Turkey has seemed reluctant in the past to put all its resources in the fight against IS. Its main effort has been to eliminate the Kurdistan Workers’ Party (PKK), a principal domestic threat. Do you think this will change?

During the early years of the Syria war, Turkey tolerated many kinds of people transiting its territory to Syria, partly because it believed volunteer fighters would speed the fall of President Bashar al-Assad. Even if there was no active assistance from Ankara, this situation made life easier for IS.

Another reason for Ankara’s lack of overt hostility was that IS was locked in combat with Syrian Kurdish groups loyal to the PKK. Ankara perceives the PKK as its main enemy, especially since a ceasefire and peace talks broke down a year ago. Since then, fighting related to the PKK insurgency has killed at least 1,600 people, according to Crisis Group’s open source casualty tally.
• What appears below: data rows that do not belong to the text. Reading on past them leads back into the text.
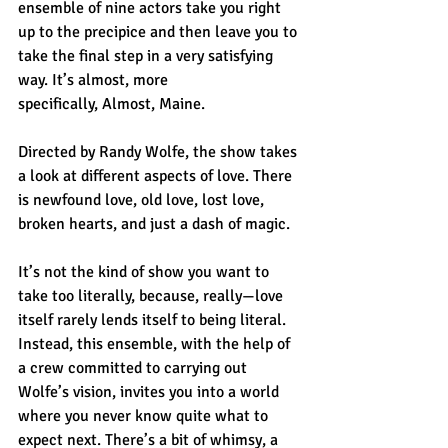
ensemble of nine actors take you right 
up to the precipice and then leave you to 
take the final step in a very satisfying 
way. It’s almost, more 
specifically, Almost, Maine.
Directed by Randy Wolfe, the show takes 
a look at different aspects of love. There 
is newfound love, old love, lost love, 
broken hearts, and just a dash of magic.
It’s not the kind of show you want to 
take too literally, because, really—love 
itself rarely lends itself to being literal. 
Instead, this ensemble, with the help of 
a crew committed to carrying out 
Wolfe’s vision, invites you into a world 
where you never know quite what to 
expect next. There’s a bit of whimsy, a 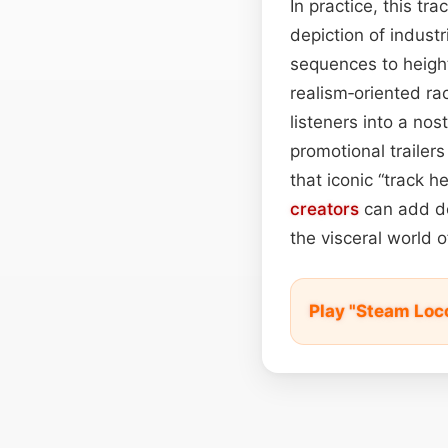
In practice, this tr
depiction of industr
sequences to height
realism‑oriented ra
listeners into a nos
promotional trailers
that iconic “track 
creators
can add dep
the visceral world 
Play "Steam Loc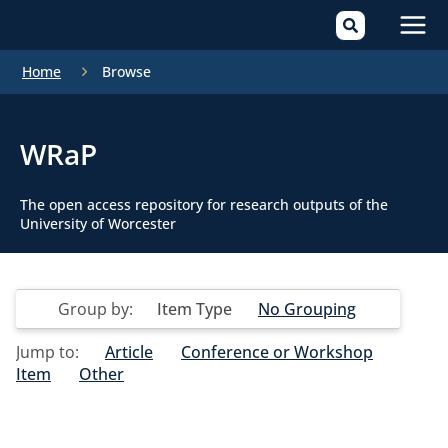
Mai
Home
Browse
Men
WRaP
The open access repository for research outputs of the
University of Worcester
Group by:
Item Type
No Grouping
Jump to:
Article
Conference or Workshop
Item
Other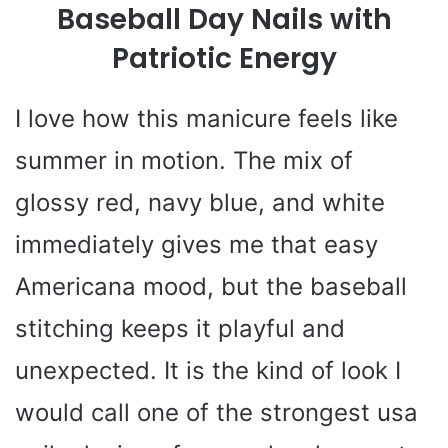
Baseball Day Nails with
Patriotic Energy
I love how this manicure feels like
summer in motion. The mix of
glossy red, navy blue, and white
immediately gives me that easy
Americana mood, but the baseball
stitching keeps it playful and
unexpected. It is the kind of look I
would call one of the strongest usa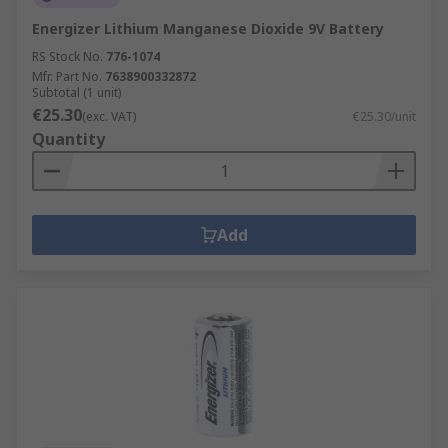
Energizer Lithium Manganese Dioxide 9V Battery
RS Stock No.
776-1074
Mfr. Part No.
7638900332872
Subtotal (1 unit)
€25.30
(exc. VAT)
€25.30/unit
Quantity
Add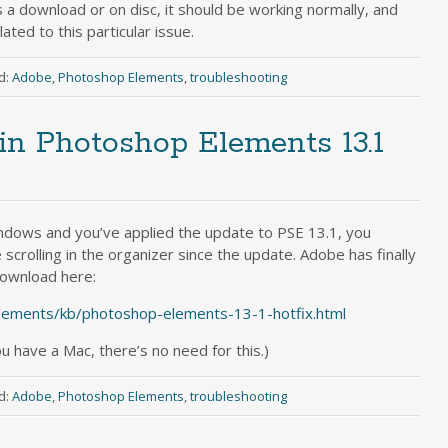
 a download or on disc, it should be working normally, and
ted to this particular issue.
d:
Adobe
,
Photoshop Elements
,
troubleshooting
g in Photoshop Elements 13.1
ndows and you’ve applied the update to PSE 13.1, you
scrolling in the organizer since the update. Adobe has finally
 download here:
lements/kb/photoshop-elements-13-1-hotfix.html
ou have a Mac, there’s no need for this.)
d:
Adobe
,
Photoshop Elements
,
troubleshooting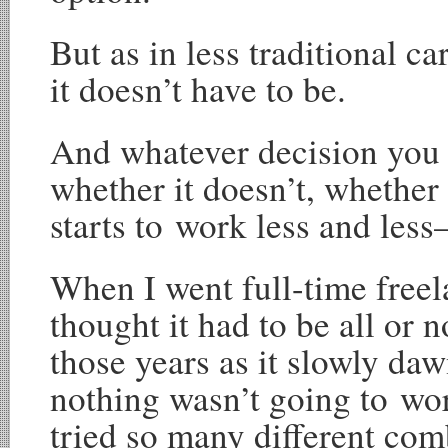
But as in less traditional ca
it doesn’t have to be.
And whatever decision you
whether it doesn’t, whether 
starts to work less and les
When I went full-time freel
thought it had to be all or n
those years as it slowly da
nothing wasn’t going to wor
tried so many different com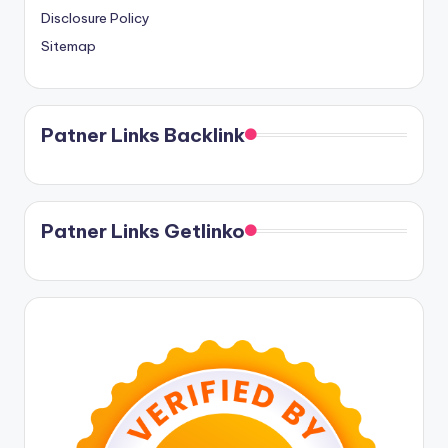
Disclosure Policy
Sitemap
Patner Links Backlink
Patner Links Getlinko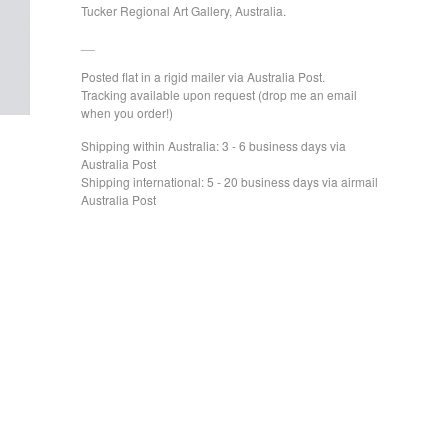
Tucker Regional Art Gallery, Australia.
__
Posted flat in a rigid mailer via Australia Post.
Tracking available upon request (drop me an email
when you order!)
Shipping within Australia: 3 - 6 business days via
Australia Post
Shipping international: 5 - 20 business days via airmail
Australia Post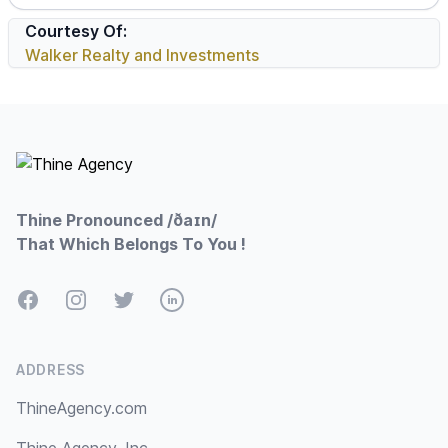
Courtesy Of:
Walker Realty and Investments
Footer
Thine Pronounced /ðaɪn/
That Which Belongs To You !
Facebook
Instagram
Twitter
LinkedIn
ADDRESS
ThineAgency.com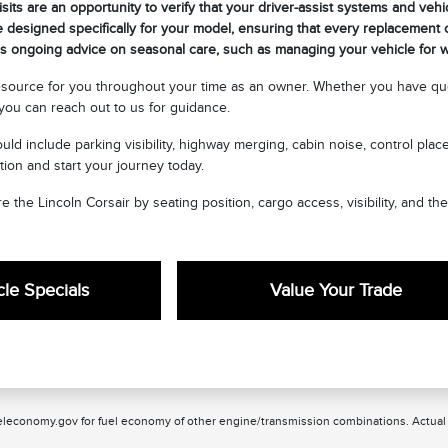
sits are an opportunity to verify that your driver-assist systems and vehi
 designed specifically for your model, ensuring that every replacement or
 ongoing advice on seasonal care, such as managing your vehicle for wi
esource for you throughout your time as an owner. Whether you have que
ou can reach out to us for guidance.
uld include parking visibility, highway merging, cabin noise, control pla
tion and start your journey today.
e the Lincoln Corsair by seating position, cargo access, visibility, and th
le Specials
Value Your Trade
leconomy.gov for fuel economy of other engine/transmission combinations. Actual m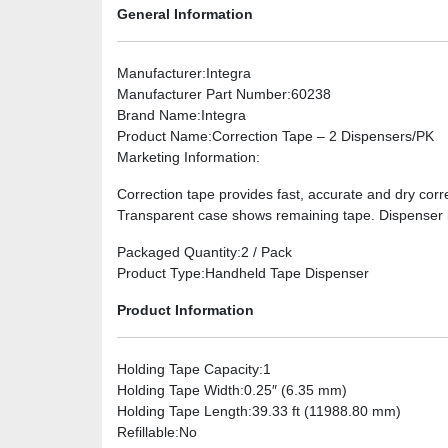
General Information
Manufacturer
:Integra
Manufacturer Part Number
:60238
Brand Name
:Integra
Product Name
:Correction Tape – 2 Dispensers/PK
Marketing Information
:
Correction tape provides fast, accurate and dry corr
Transparent case shows remaining tape. Dispenser is
Packaged Quantity
:2 / Pack
Product Type
:Handheld Tape Dispenser
Product Information
Holding Tape Capacity
:1
Holding Tape Width
:0.25″ (6.35 mm)
Holding Tape Length
:39.33 ft (11988.80 mm)
Refillable
:No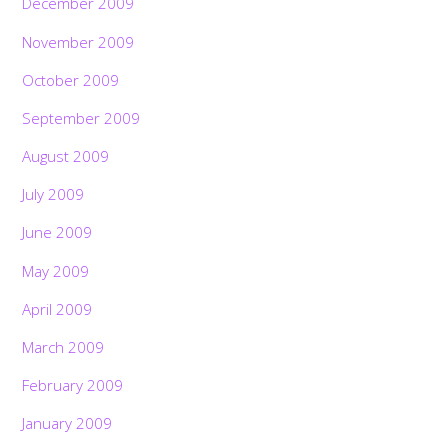
December 2009
November 2009
October 2009
September 2009
August 2009
July 2009
June 2009
May 2009
April 2009
March 2009
February 2009
January 2009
For sure, the Istanbul airport attack is notable for being the IS action most directly aimed at Turks or a Turkish institution so far. But if Turkey is going to turn toward an all-out focus on IS, it has not happened yet. In the days after the attack, there was still as much focus on PKK as on the IS in Turkey’s official statements. Ankara’s discourse about the two terrorist organisations being the same is unchanged, with consistent criticism of its Western allies for applying double standards in urging a negotiated resolution to the PKK conflict. Turkey has even tried to use the international sympathy generated by the IS attack as a platform to draw attention to PKK-related attacks.

Given that some of the attackers may have links to Russia, what impact will the Istanbul airport attack have on the apparent warming of relations between Ankara and Moscow?
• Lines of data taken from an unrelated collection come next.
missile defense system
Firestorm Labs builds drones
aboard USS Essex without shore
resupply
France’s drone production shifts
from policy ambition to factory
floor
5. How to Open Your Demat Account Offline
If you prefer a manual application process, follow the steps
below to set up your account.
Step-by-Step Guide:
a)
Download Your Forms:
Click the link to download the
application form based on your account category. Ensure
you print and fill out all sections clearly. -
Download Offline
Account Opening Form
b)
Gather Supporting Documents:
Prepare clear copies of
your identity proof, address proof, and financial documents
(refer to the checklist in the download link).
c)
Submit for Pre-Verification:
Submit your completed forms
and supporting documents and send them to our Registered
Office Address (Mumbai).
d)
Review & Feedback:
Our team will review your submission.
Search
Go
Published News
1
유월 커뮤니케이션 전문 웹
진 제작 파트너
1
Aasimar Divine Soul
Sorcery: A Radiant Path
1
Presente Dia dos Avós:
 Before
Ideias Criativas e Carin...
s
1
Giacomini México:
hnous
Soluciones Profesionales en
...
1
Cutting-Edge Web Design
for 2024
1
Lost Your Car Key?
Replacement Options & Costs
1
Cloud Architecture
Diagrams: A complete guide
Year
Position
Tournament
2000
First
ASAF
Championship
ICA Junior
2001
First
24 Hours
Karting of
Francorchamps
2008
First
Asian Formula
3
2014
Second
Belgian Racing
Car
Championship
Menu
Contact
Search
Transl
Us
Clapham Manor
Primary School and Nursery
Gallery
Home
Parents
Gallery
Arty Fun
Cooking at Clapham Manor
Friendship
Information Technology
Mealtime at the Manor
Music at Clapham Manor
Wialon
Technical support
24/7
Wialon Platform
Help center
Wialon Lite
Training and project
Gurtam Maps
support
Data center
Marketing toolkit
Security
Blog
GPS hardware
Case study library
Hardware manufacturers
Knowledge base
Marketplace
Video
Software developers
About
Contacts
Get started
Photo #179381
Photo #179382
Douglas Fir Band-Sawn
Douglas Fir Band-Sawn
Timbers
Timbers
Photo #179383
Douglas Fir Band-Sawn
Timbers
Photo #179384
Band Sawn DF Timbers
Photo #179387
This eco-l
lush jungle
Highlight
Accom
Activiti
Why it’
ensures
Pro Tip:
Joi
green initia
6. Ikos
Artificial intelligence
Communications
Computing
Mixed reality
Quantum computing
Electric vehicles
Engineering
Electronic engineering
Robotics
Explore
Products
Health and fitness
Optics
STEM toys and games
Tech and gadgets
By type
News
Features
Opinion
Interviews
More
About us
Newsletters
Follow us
Since 2012, Moscow and Ankara have had deep differences over Syria. Russia firmly supports President Bashar al-Assad, and Turkey resolutely opposes him. The relationship soured further in November 2015 when Turkey shot down a Russian warplane on its Syrian border, and Russia reacted by imposing bans on trade and once-popular visits to Turkey by Russian tourists.

The two sides had already begun a rapprochement before the Istanbul airport attack, and the trend is likely to improve strongly. This is evidenced by a condolence call after the outrage from Russia’s President Vladimir Putin to Erdoğan and an end to Moscow’s Russian tourism ban. Russia is Turkey’s principal supplier of natural gas and a major trading partner, so this is a gain for Ankara, but wariness toward its historic regional rival will not disappear anytime soon.
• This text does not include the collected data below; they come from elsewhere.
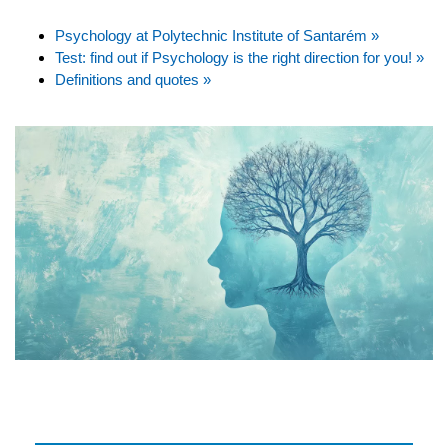
Psychology at Polytechnic Institute of Santarém »
Test: find out if Psychology is the right direction for you! »
Definitions and quotes »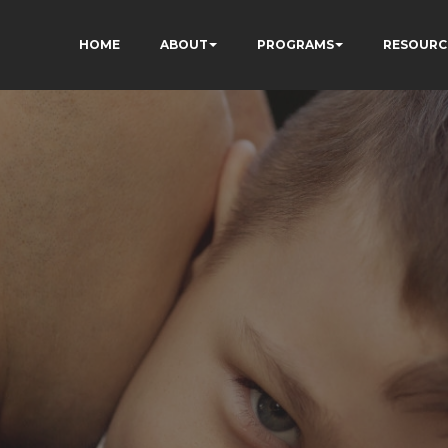
HOME
ABOUT
PROGRAMS
RESOURC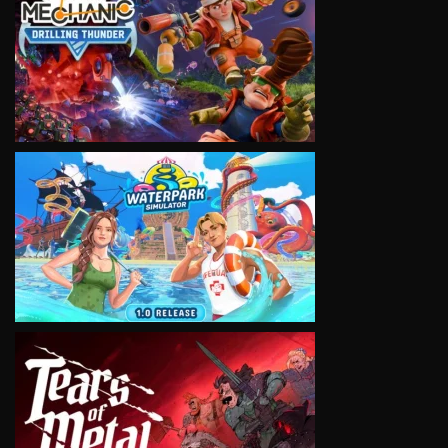
VIEW
VIEW
VIEW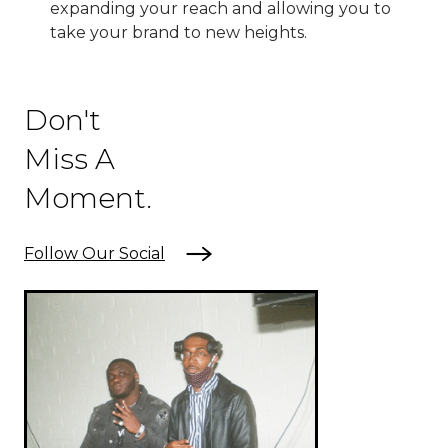
expanding your reach and allowing you to
take your brand to new heights.
Don't
Miss A
Moment.
Follow Our Social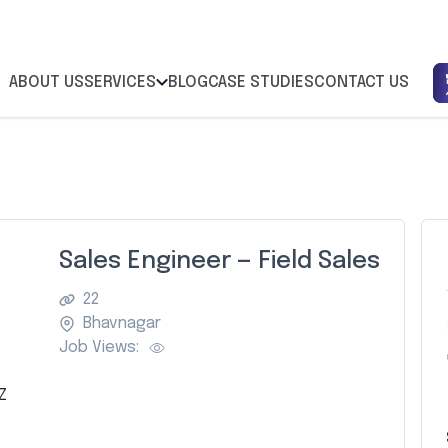
ABOUT US
SERVICES
BLOG
CASE STUDIES
CONTACT US
Sales Engineer — Field Sales
22
Bhavnagar
Job Views:
Z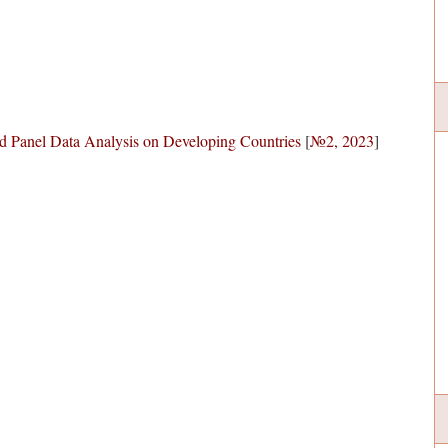
d Panel Data Analysis on Developing Countries
[
№2, 2023
]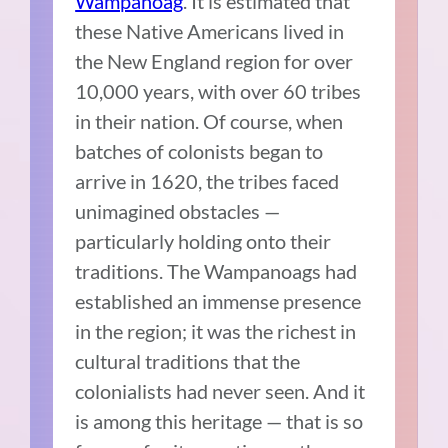
Wampanoag
. It is estimated that
these Native Americans lived in
the New England region for over
10,000 years, with over 60 tribes
in their nation. Of course, when
batches of colonists began to
arrive in 1620, the tribes faced
unimagined obstacles —
particularly holding onto their
traditions. The Wampanoags had
established an immense presence
in the region; it was the richest in
cultural traditions that the
colonialists had never seen. And it
is among this heritage — that is so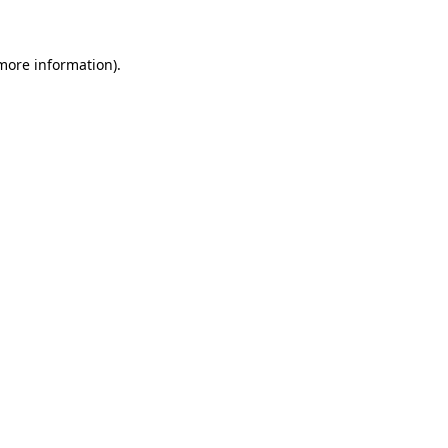
more information)
.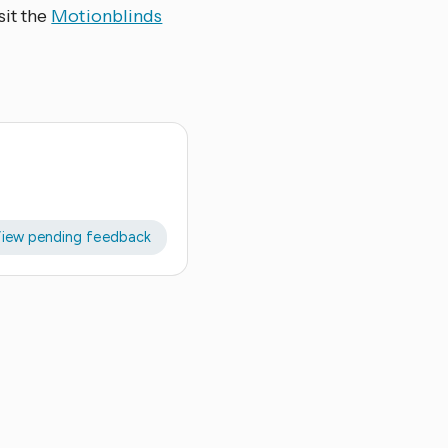
sit the
Motionblinds
iew pending feedback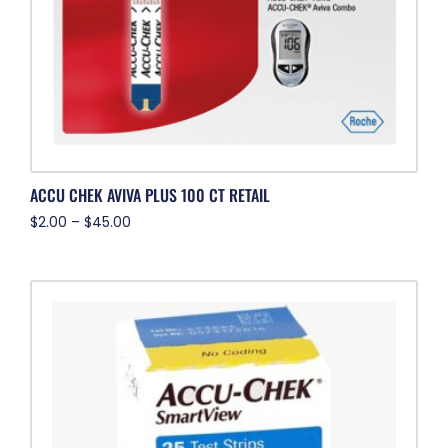
ACCU CHEK AVIVA PLUS 100 CT RETAIL
$
2.00
–
$
45.00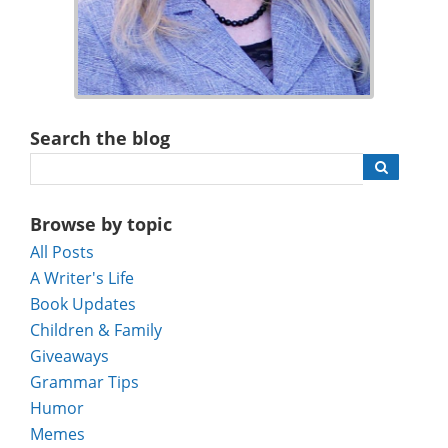
Search the blog
Browse by topic
All Posts
A Writer's Life
Book Updates
Children & Family
Giveaways
Grammar Tips
Humor
Memes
It may be that IS chose suicide bombers from these nationalities to send a message to Ankara not to join Russia’s alliance with the regime in Damascus against them. But given Turkey’s feud with Syrian President Bashar al-Assad, that would be a long shot. Privately, officials are signalling that Ankara’s hard line against Assad may be changing, but this will be limited and not go so far as allying itself with Russia.

Where does the Istanbul airport attack leave Turkey?

The speed that Istanbul airport got back up and running symbolises the resilience of a country accustomed to crisis and conflict. But this comes after several years in which several pillars of Turkish prosperity have been badly damaged.

Political differences within Europe, democratic regression in Turkey and other factors have gravely undermined faith in Turkey’s European Union accession process, once a major locomotive of reform. The Syria war has tested both its longstanding alliance with the U.S. and also its formerly strong commercial partnership with Russia. Foreign investment and tourism have plummeted as turmoil has spilled over its borders with the Middle East. At the same time, Turkey has had to deploy massive resources to offer refuge and support to several million of people fleeing the conflict in Syria and beyond.

In short, Turkey will need all the hardiness it can muster to withstand the new front IS has opened against it.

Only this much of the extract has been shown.